>>>>

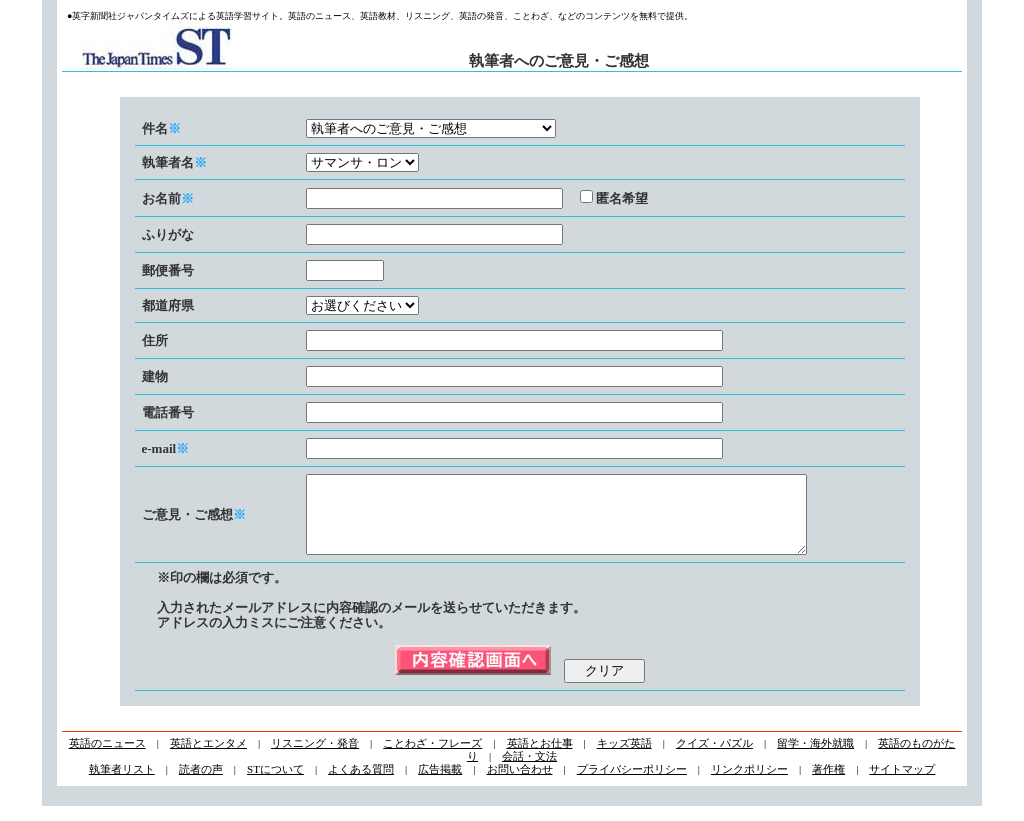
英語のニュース (107, 758)
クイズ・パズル (714, 758)
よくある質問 (361, 784)
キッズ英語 (624, 758)
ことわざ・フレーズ (432, 758)
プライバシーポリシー (632, 784)
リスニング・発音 (315, 758)
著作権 (828, 784)
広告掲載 (440, 784)
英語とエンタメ (208, 758)
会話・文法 (529, 771)
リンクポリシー (749, 784)
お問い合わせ (520, 784)
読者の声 (201, 784)
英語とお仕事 (540, 758)
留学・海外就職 (815, 758)
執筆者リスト (122, 784)
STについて (275, 784)
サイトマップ (902, 784)
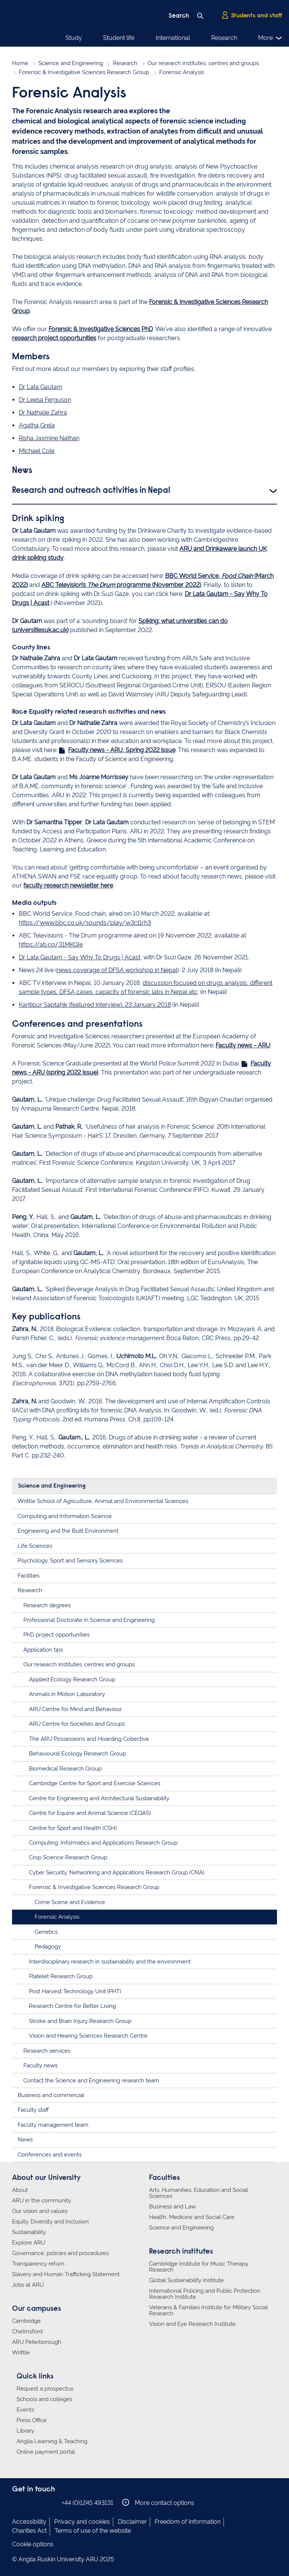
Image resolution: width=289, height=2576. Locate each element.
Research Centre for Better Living (72, 2006)
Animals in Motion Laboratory (67, 1694)
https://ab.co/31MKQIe (51, 944)
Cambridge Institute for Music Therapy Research (198, 2266)
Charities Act (29, 2530)
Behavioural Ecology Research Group (77, 1753)
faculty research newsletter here (68, 885)
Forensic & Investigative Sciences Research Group (84, 72)
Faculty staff (33, 2109)
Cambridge (26, 2321)
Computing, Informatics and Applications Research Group (103, 1842)
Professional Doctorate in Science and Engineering (89, 1620)
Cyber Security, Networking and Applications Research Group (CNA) (116, 1872)
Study (73, 37)
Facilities (29, 1575)
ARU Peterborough (36, 2342)
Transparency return (38, 2263)
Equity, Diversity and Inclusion (50, 2221)
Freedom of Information (188, 2521)
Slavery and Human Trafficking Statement (66, 2274)
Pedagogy (48, 1946)
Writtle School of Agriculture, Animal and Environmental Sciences (103, 1501)
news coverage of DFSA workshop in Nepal (117, 970)
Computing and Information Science (65, 1516)
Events (25, 2409)
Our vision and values (39, 2211)
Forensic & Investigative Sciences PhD (101, 329)
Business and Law (172, 2206)
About (20, 2190)
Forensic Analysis (57, 1916)
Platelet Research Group (61, 1976)
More (270, 38)
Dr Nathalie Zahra (43, 412)
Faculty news (40, 2065)
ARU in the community (41, 2200)
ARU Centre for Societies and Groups (77, 1723)
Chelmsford (27, 2331)
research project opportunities (54, 338)
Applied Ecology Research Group (72, 1679)
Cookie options (32, 2544)
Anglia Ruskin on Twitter (39, 2502)
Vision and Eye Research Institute (192, 2324)
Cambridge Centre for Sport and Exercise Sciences (94, 1783)
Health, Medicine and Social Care (191, 2217)
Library (25, 2430)
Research (224, 37)
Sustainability (29, 2232)
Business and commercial (51, 2095)
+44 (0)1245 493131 (87, 2502)
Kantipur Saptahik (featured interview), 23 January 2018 (95, 1004)
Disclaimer (132, 2521)
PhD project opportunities (56, 1634)
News (25, 2139)
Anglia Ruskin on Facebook (17, 2502)
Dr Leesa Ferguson (45, 399)
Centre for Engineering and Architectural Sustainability (99, 1798)
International (173, 37)
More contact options (158, 2502)
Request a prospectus (45, 2388)
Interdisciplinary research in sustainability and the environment (110, 1961)
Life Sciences (35, 1546)
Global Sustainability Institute (186, 2280)
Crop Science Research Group (68, 1857)
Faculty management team (53, 2125)
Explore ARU (28, 2242)
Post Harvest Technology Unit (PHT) (75, 1991)
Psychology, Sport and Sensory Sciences (70, 1560)
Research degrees (47, 1605)
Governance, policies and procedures (60, 2253)
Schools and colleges (44, 2399)
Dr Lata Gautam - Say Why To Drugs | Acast (79, 957)
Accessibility (29, 2521)
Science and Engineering (70, 63)
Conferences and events (50, 2154)
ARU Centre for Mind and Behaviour (75, 1709)
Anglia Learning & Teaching (52, 2441)
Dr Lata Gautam (40, 387)
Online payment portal (46, 2451)
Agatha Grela (37, 425)
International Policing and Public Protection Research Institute (204, 2293)
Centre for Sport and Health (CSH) (73, 1828)
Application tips (43, 1649)
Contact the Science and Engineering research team (91, 2080)
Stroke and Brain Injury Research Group (80, 2021)
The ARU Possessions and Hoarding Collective (89, 1739)
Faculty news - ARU (243, 1045)
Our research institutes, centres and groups (203, 63)
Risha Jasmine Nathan (49, 438)
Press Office (32, 2420)
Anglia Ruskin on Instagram (28, 2502)
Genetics (46, 1932)
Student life (118, 37)
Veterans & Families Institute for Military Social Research (208, 2310)
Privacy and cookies (82, 2521)
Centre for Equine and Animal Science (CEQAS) (90, 1813)
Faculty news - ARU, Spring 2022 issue (121, 750)
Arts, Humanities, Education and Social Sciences (198, 2193)
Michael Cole (37, 450)
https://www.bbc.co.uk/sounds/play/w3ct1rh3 (85, 922)
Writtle (21, 2352)
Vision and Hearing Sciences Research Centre (88, 2035)
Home (20, 63)
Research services (46, 2050)
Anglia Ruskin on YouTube (51, 2502)
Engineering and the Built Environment (68, 1530)
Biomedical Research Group (65, 1768)
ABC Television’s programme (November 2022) (121, 584)
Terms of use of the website (93, 2530)
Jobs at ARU (28, 2284)
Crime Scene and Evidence (70, 1902)
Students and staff (251, 15)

<<<<

_Your objective:_ Find how many lines in the entries include the string "team", and state only the number.

_Written solution:_ 2